Matt A. Goldenberg, DO


December 08, 2014

In This Article


When a patient is referred to a psychiatrist's office for the first time, they often do not know what to expect. Am I going to ask them to lie down on my couch? Are we going to talk about their childhood, their parents, or their nightly dreams? This unknown can keep patients suffering from depression from seeking help.

In this article, I will lay out how I evaluate and develop a treatment plan for a patient with depression who presents to my outpatient psychiatry clinic. I hope this article can lift the veil on what an initial evaluation with a psychiatrist entails. As a primary care physician, what follows can help you to better assist patients with depression in your office and also to help you understand the important role a psychiatrist can play in evaluating and treating a patient suffering from depression.

The Initial Psychiatric Evaluation

If your patient has never been to a psychiatrist, it may surprise them to find that the first visit in my office is very similar to what they experience in yours. One difference is that I always start off by reminding my patients that everything we discuss is confidential, unless what they discuss is dangerous to themselves or someone else.
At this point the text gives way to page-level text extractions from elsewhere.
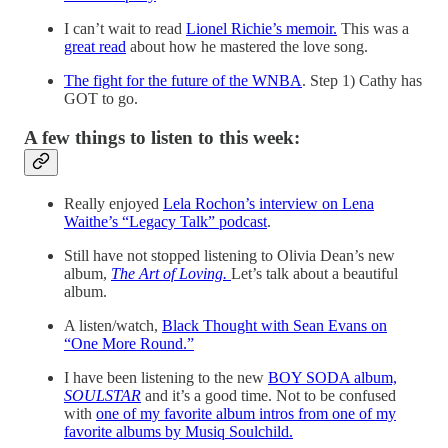
I can’t wait to read
Lionel Richie’s memoir.
This was a
great read
about how he mastered the love song.
The fight for the future of the WNBA
. Step 1) Cathy has
GOT to go.
A few things to listen to this week:
Really enjoyed
Lela Rochon’s interview on Lena
Waithe’s “Legacy Talk” podcast
.
Still have not stopped listening to Olivia Dean’s new
album,
The Art of Loving.
Let’s talk about a beautiful
album.
A listen/watch,
Black Thought with Sean Evans on
“One More Round.”
I have been listening to the new
BOY SODA album,
SOULSTAR
and it’s a good time. Not to be confused
with
one of my favorite album intros from one of my
favorite albums by Musiq Soulchild.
I then explain that we will use the first visit as a consultation. During this hour, we both will get to know each other. I prompt the patient to discuss what brought them to my office and what they would like to work on together.
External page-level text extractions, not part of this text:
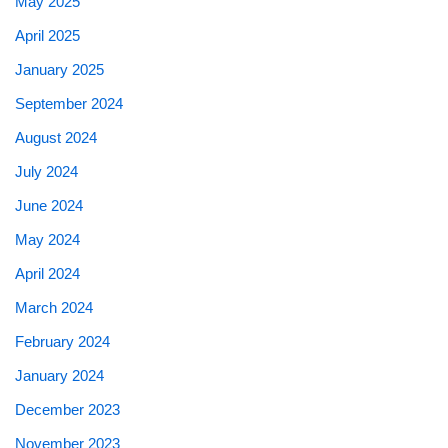
May 2025
April 2025
January 2025
September 2024
August 2024
July 2024
June 2024
May 2024
April 2024
March 2024
February 2024
January 2024
December 2023
November 2023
Next, I ask the patient a series of questions that help me get up to speed regarding their mental health, general health, and family history. This evaluation interview follows the standard history and physical exam format that most specialties use in their initial appointment. It may comfort your patients to be reminded that psychiatrists are medical doctors who specialize in diseases of the mind and spirit.
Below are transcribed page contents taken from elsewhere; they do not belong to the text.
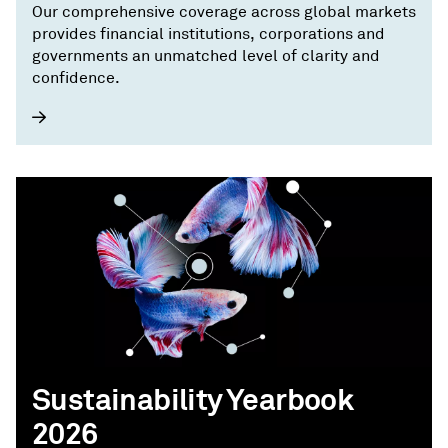
Our comprehensive coverage across global markets
provides financial institutions, corporations and
governments an unmatched level of clarity and
confidence.
Sustainability Yearbook
2026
During the initial evaluation of a patient with depression, I always seek to rule out medical causes. Depression (and also mania, anxiety, and thought disorders) can be caused by medical problems, such as thyroid disease, infections, medication side effects, hormonal abnormalities, and many other treatable medical conditions.

One tool that I use to rule out medical causes of depression is laboratory testing. Some patients will present to my office with lab results. However, I usually order them during the initial visit.

The most common tests that I order to rule out medical causes of depression include a complete blood count, a comprehensive metabolic panel, thyroid-stimulating hormone, thyroxine, vitamin D, and urinalysis. Other lab tests I may consider include vitamin B12, folate, testosterone (free and total), a pregnancy test, rapid plasma reagin, a urine drug screen, and fasting lipids. This is by no means an exhaustive list, but it should give you a place to start if you have a patient in your office who presents with depression.

If a medical explanation exists for their symptoms, I always enlist the patient's primary care doctor or a specialist. However, if medical causes are ruled out, then I focus on the psychiatric causes and treatment of their symptoms.

Formulation of the Treatment Plan

When a patient presents with depression, there are several treatment options. As such, a thorough history needs to be collected during this initial evaluation to guide your decision-making. Every patient is unique, and it is important to discuss their history of treatment failures, treatment successes, and treatment options that have not been tried in the past. Obtaining that history, to inform your future prescribing, can help to improve outcomes.

In addition, it is important to rule out such conditions as bipolar disorder, attention-deficit/hyperactivity disorder, anxiety, psychosis, and addiction. The presence of these conditions influences which medications are suitable for use in a patient who presents with depression. A proper diagnosis is imperative in order to develop an effective treatment plan.

Once I collect the patient's history, I formulate a treatment plan based on the severity of the patient's symptoms, how much the depression is affecting their ability to function at work or home, and their history of response to previous treatments. If a patient has minimal symptoms and the depression is having a minimal impact on their ability to function, accordingly I take a more conservative treatment approach. However, if the patient presents with a history of several treatment failures, severe depression, and an inability to work or function at home, then it is prudent to be more aggressive and use several treatment modalities from the onset.

Regardless of the severity of the patient's depression, treatment history, or current ability to function, I always support their decision to come for a consultation. Whether to seek assistance can be a very difficult decision, and one that your patient may have put off for a long time. I strongly believe that a referral to a psychiatrist can be the most important step to help for depression. Even a single consultation can help to clarify the diagnosis, rule out medical or psychiatric comorbidities, define treatment options, and begin the healing process.